Na Golden schuiven we Kootenay National park binnen: de Rockies. Kootenay en zijn broertje Yoho zijn gave parken, die de pech hebben naast de geweldige parken Jasper en Banff te liggen. Kootenay heeft 13 jaar geleden een studentenfeest van Erik gehad, voor 40 dagen. Mocht je Eriks feesten gemist hebben, of mocht alcohol een gat in je geheugen hebben geslagen: een bosbrand. Het geeft een mooie samenstelling van jong opbloeiend bos en een zwarte meerderheid die nog om moet vallen. Ondanks de berenwaarschuwing op onze camping doen we even een avondrondje om wat mooie vergezichten te scoren.

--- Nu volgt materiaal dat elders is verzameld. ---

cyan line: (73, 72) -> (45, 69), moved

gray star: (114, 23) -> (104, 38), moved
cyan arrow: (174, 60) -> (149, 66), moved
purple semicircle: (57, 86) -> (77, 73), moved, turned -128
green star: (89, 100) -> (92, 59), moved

Ook lopen we door een canyon welke bordjes heeft neergezet hoelang de waterval erover heeft gedaan: 18.000 jaar voor ongeveer 1 kilometer. En dan zeggen sommige mensen dat wandelen traag is. Liset wil Erik nog vermoorden omdat hij haar op een steen zet waar ze niet meer vanaf komt. Voordelig genoeg voor Erik kan ze mooi afkoelen terwijl ze er toch niet afkomt, waardoor Erik nu nog leeft.
De volgende dag verlaten we de camping en doen we nog een wandeling in de buurt. Een familie van pizzavreters staat met elkaar te communiceren. Ze vragen of we naar boven gaan; wij bevestigen. Zij zeggen dat er bosjes staan; wij bevestigen. Zij vragen of er geen beren zijn; Erik zegt dat we 4 kleine meisjes die er net aan komen lopen voorop sturen en dat ze in ieder geval geen honger meer hebben als wij er zijn. Iedereen komt veilig boven aan, waarna Erik nog eens 200 meter verder klimt op losse stenen op zoek naar een beter uitzicht op de gletsjer. Zonder resultaat keert hij terug en wij gaan weer terug naar de camper. We trappen Bear weer aan en gaan naar Yoho.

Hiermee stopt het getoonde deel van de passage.